Page-level text extractions:

★ ★ ★

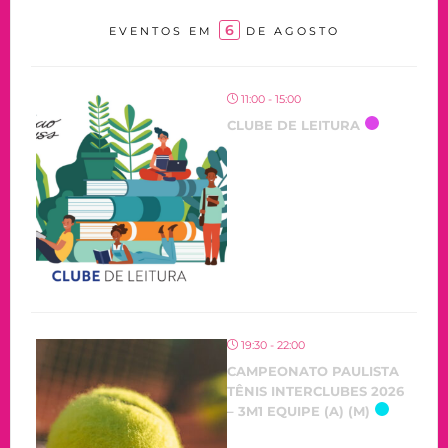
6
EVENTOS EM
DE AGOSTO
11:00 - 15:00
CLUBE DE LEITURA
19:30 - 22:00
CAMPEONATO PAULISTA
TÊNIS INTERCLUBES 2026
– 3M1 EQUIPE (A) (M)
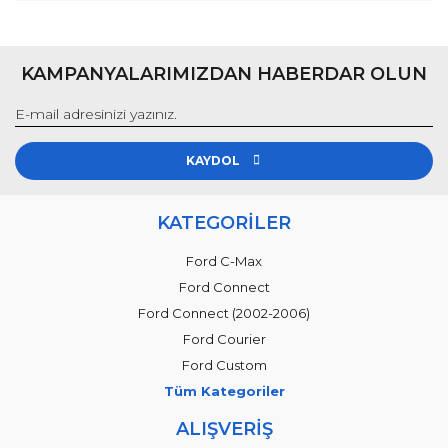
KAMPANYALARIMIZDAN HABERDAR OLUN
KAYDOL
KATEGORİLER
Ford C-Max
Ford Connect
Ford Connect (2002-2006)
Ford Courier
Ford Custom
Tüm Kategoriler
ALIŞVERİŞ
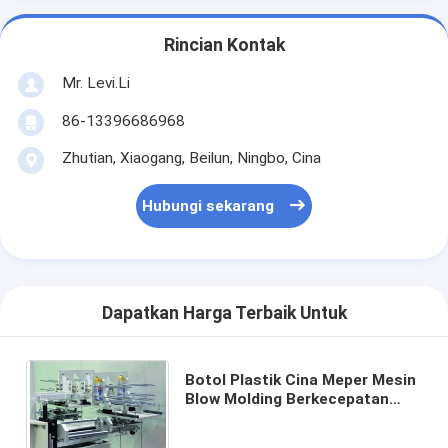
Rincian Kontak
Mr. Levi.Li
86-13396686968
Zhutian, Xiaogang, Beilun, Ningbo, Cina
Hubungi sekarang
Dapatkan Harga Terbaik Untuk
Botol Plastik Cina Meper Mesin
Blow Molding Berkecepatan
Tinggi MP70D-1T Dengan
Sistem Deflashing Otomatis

★ ★ ★

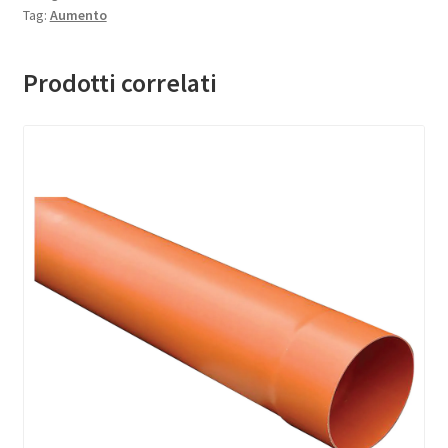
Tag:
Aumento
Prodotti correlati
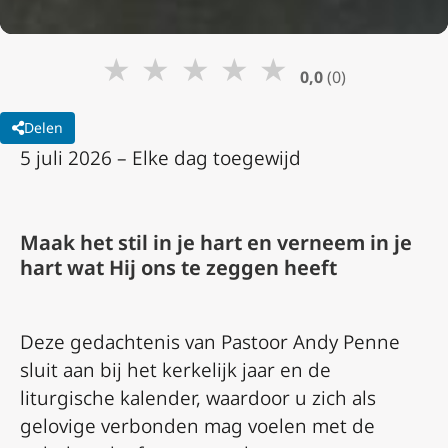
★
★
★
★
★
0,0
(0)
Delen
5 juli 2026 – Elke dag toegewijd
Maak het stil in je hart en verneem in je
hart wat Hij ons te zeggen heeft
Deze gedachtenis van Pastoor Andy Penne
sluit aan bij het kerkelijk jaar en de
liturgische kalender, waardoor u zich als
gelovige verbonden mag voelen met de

★ ★ ★

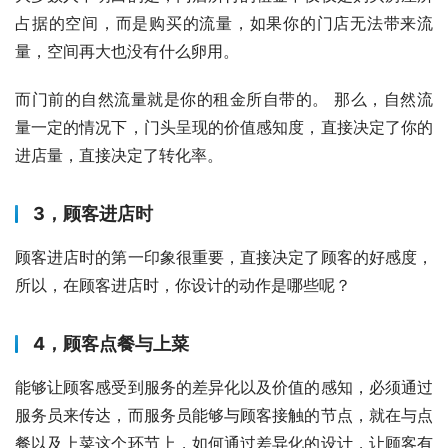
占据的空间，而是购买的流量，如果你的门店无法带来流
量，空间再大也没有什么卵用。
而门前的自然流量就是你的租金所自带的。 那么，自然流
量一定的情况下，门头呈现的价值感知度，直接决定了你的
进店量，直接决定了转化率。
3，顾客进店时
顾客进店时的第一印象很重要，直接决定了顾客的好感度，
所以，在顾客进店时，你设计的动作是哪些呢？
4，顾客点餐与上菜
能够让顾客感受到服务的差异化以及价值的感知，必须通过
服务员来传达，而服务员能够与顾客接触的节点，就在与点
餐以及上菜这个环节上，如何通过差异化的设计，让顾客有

★ ★ ★

**Problem to work on**.
Your answer should be a single number: the count of lines in these records that hold the string "hart".

**Task output**.
2